* [PROBLEM]: Where does the word "than" occur in the data below? Copy each line that holds it.

* [Transcribed page contents]:
----
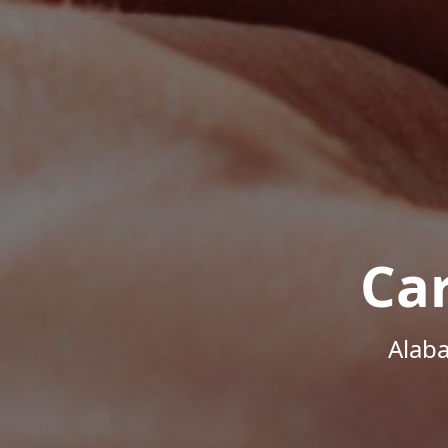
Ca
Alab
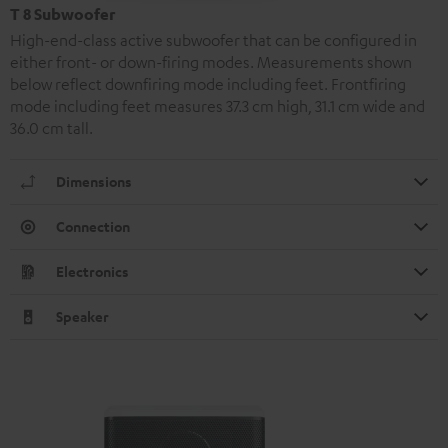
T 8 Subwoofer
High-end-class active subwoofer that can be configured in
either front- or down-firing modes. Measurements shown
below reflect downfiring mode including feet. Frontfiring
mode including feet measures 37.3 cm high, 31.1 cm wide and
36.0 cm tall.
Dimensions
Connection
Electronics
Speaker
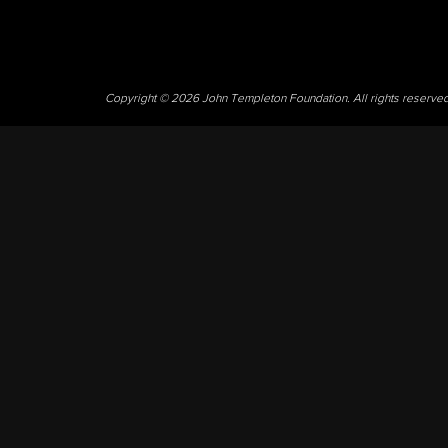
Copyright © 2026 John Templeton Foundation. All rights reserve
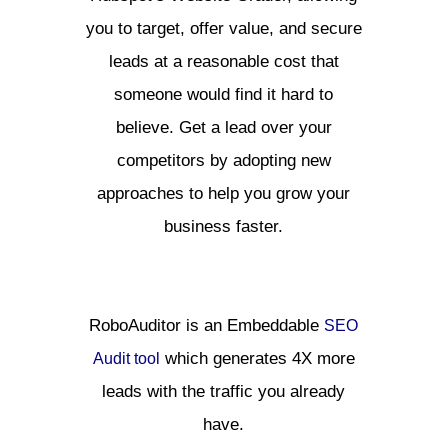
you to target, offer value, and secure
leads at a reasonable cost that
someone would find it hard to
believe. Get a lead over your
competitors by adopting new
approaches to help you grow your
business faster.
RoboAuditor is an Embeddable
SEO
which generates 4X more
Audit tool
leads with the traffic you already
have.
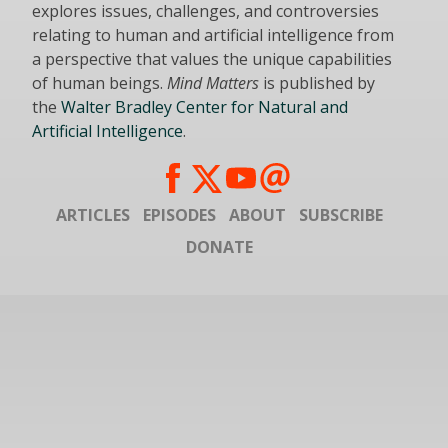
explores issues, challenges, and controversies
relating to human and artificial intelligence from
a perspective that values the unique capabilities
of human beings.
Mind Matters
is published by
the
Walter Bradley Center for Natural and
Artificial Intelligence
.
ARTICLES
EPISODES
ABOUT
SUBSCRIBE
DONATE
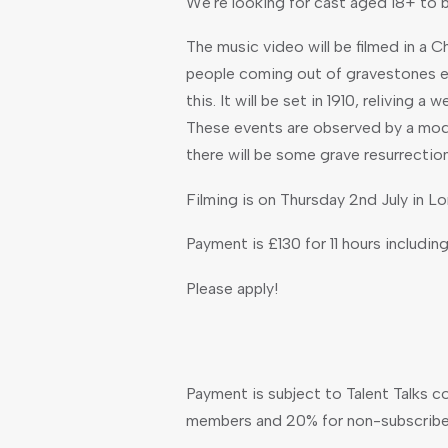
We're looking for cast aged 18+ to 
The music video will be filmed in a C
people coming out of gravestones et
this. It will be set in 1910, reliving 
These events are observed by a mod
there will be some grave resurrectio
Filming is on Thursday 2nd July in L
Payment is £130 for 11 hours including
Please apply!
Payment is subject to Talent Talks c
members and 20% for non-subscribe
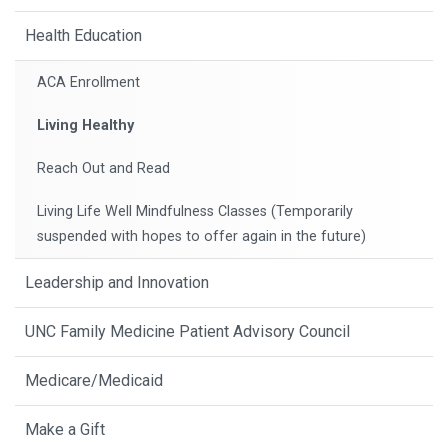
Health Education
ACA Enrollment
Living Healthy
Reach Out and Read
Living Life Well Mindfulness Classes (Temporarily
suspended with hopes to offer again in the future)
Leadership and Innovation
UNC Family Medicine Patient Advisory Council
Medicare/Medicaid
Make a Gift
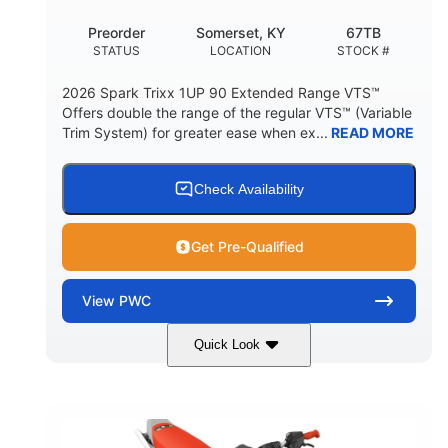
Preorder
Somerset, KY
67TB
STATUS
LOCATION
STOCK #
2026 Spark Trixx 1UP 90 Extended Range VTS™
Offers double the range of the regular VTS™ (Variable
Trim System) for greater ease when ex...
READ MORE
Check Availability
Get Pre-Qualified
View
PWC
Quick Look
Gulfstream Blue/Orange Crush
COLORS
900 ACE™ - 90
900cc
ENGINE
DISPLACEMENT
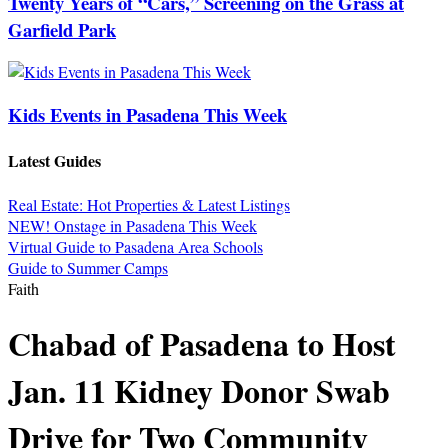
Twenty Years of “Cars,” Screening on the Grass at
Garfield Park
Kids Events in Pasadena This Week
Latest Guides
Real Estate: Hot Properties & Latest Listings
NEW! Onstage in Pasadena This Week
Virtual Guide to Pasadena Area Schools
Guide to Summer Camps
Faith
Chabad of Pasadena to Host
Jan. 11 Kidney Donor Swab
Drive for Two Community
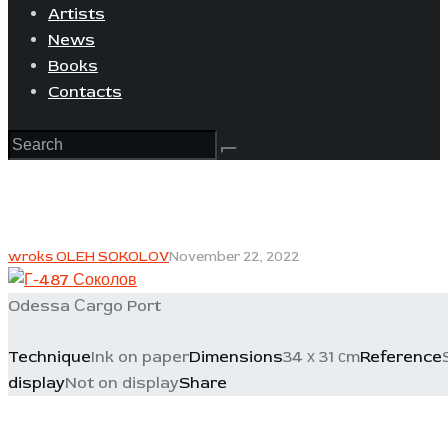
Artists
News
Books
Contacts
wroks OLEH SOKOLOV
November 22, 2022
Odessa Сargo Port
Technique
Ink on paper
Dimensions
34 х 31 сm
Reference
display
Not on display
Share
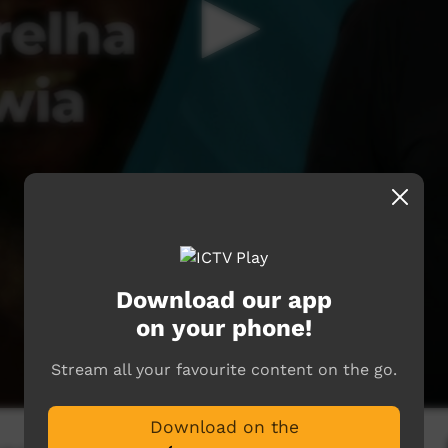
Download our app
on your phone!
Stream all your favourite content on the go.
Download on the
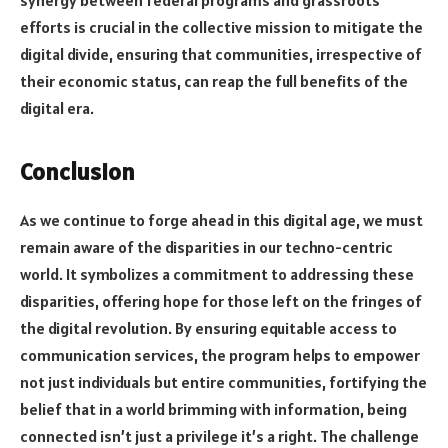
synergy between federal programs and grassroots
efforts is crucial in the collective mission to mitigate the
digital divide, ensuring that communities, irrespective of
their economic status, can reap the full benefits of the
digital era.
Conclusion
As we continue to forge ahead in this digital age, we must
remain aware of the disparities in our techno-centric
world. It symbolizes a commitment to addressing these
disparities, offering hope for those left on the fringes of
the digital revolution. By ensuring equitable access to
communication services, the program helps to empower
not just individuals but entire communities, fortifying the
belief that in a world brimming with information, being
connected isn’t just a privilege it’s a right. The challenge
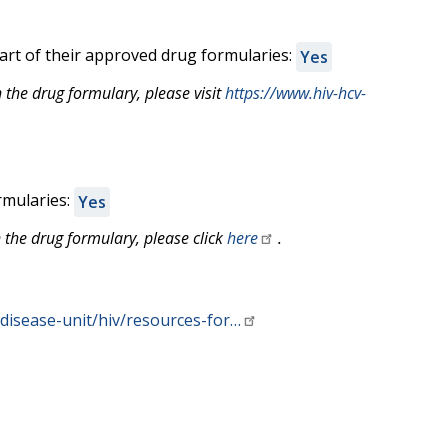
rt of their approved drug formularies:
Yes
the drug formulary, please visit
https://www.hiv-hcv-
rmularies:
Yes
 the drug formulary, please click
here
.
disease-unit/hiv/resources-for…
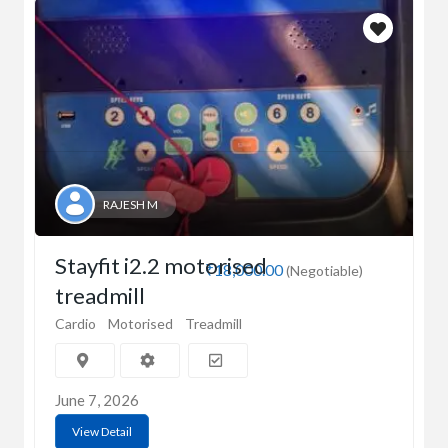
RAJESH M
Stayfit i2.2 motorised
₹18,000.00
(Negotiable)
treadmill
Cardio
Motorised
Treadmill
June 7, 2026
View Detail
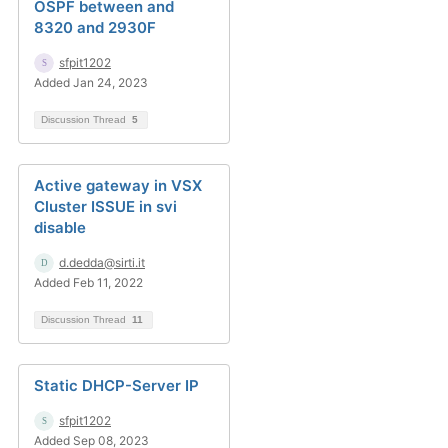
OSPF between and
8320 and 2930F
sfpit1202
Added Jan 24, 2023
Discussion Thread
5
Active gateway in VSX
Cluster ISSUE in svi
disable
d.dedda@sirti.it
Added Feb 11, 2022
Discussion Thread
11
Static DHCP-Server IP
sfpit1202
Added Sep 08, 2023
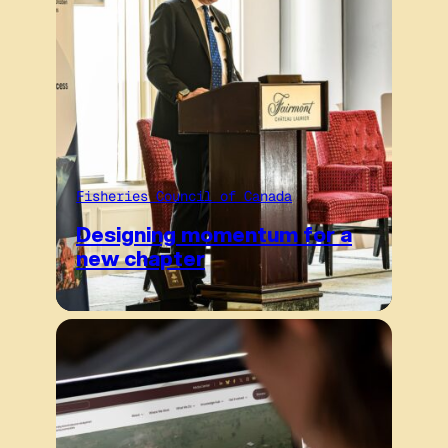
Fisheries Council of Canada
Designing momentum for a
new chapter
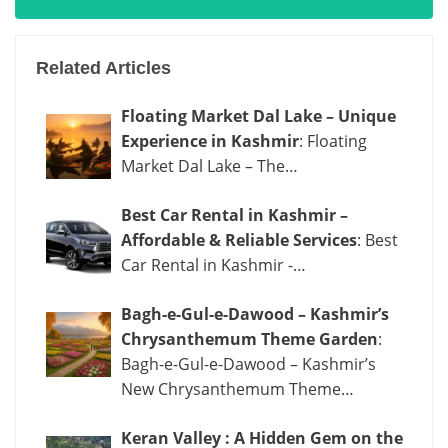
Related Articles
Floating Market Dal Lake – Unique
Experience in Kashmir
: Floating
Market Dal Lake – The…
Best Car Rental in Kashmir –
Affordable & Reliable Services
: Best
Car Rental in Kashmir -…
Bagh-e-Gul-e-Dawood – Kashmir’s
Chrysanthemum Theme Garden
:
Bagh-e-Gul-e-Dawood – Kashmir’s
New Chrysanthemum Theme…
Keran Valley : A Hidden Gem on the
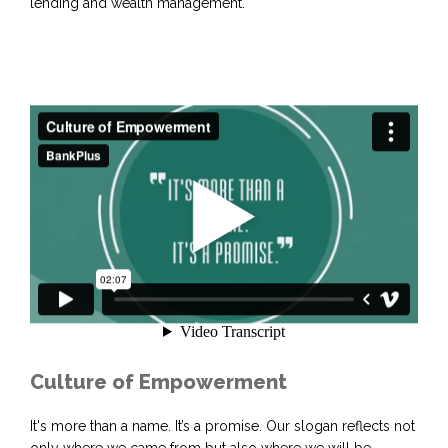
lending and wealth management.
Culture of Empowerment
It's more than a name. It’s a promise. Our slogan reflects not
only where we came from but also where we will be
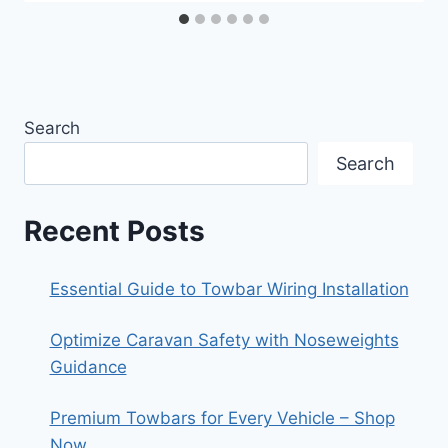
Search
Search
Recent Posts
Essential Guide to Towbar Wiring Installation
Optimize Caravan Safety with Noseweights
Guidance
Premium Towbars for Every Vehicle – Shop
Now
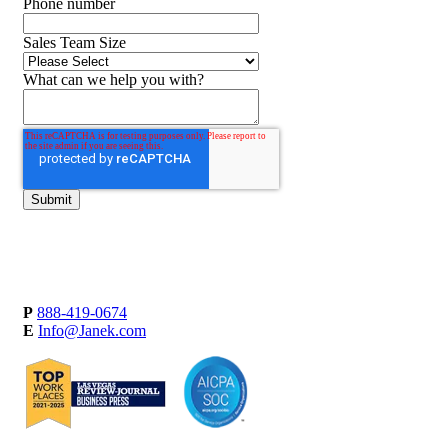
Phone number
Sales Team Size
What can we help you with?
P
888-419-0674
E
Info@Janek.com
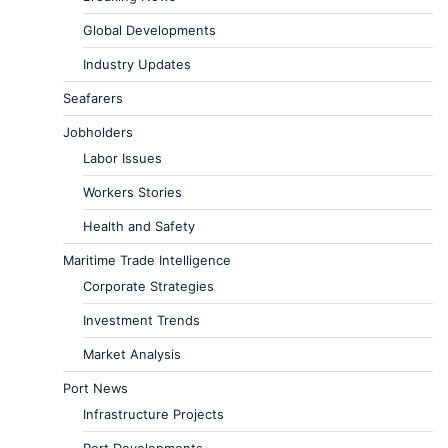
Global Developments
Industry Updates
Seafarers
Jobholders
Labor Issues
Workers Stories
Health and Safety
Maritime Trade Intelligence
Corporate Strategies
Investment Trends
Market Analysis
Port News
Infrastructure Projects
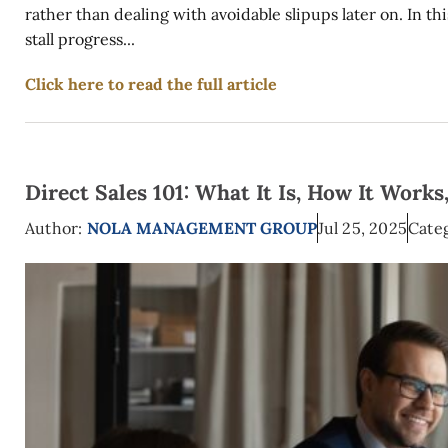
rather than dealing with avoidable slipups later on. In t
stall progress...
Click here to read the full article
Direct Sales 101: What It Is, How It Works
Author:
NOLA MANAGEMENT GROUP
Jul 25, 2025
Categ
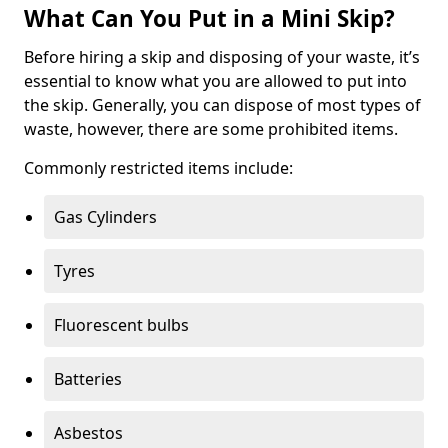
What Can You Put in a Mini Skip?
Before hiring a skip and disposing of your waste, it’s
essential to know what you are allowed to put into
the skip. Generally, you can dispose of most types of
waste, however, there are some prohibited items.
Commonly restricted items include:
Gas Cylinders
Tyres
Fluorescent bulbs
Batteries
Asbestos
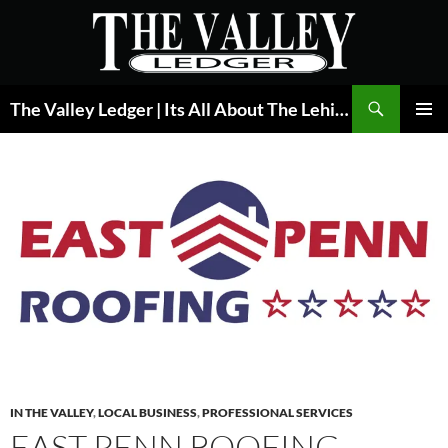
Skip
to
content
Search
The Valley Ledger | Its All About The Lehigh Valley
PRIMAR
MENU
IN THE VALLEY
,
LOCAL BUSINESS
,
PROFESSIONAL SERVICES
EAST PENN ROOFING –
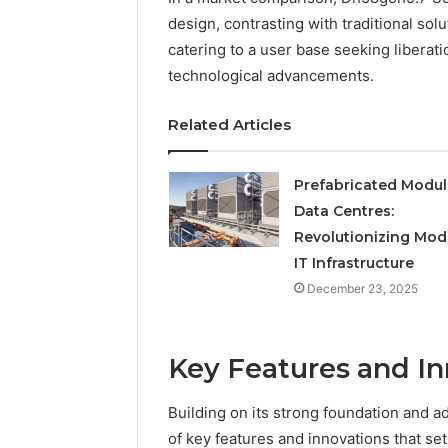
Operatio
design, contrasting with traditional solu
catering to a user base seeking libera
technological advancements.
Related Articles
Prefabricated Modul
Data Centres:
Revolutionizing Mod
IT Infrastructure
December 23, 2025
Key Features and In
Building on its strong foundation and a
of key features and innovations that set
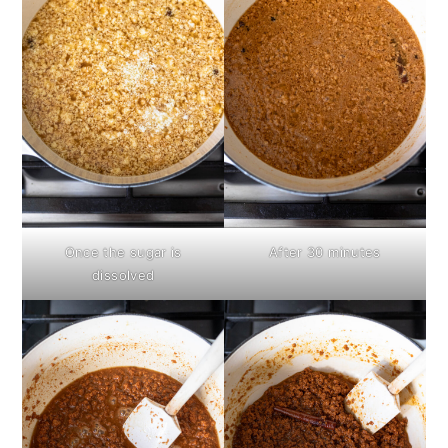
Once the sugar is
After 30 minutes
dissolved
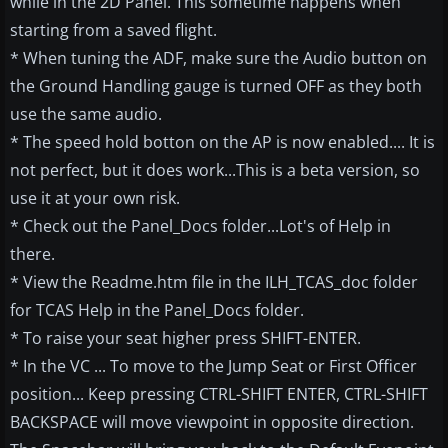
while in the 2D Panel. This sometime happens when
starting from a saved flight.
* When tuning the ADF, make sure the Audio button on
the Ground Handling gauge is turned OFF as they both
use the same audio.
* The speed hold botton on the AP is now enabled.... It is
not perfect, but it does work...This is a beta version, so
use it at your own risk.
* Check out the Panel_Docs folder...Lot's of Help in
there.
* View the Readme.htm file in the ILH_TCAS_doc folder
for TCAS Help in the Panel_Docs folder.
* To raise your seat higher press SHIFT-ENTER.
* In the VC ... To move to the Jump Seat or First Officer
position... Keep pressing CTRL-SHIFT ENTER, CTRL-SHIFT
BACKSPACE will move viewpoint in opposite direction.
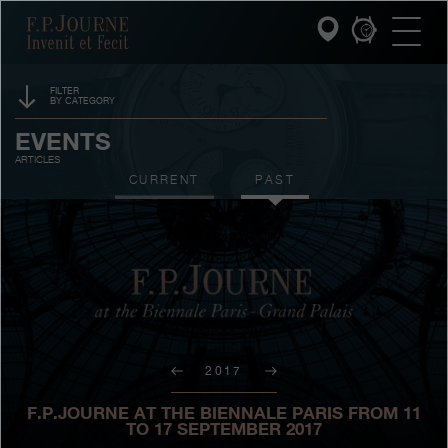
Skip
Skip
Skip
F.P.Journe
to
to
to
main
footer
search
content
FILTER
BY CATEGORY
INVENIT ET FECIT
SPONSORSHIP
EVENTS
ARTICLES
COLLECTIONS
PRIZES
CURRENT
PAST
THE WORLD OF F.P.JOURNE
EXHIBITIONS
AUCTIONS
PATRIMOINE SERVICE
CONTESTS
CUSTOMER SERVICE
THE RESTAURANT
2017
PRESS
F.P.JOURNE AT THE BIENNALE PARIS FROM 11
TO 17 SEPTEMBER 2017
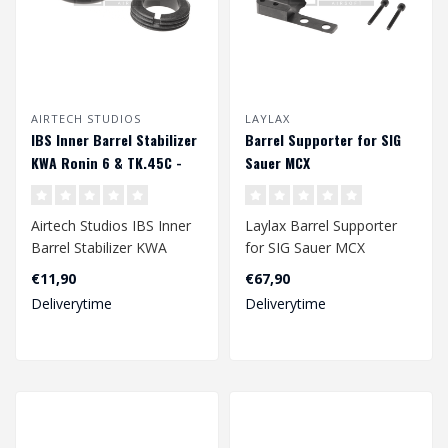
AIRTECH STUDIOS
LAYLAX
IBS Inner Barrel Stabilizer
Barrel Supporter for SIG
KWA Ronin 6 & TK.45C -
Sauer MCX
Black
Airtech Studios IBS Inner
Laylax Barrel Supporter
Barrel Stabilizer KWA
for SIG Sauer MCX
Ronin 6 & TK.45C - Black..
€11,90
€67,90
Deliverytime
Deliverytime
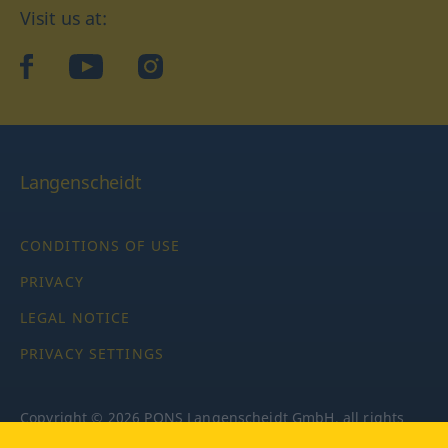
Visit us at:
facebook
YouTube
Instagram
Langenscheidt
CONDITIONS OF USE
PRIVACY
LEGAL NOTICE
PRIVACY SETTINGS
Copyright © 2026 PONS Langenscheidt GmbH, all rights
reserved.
----
* [COMPLETED EXERCISE]:
It's more than a name. It’s a promise. Our slogan reflects not
rather than dealing with avoidable slipups later on. In t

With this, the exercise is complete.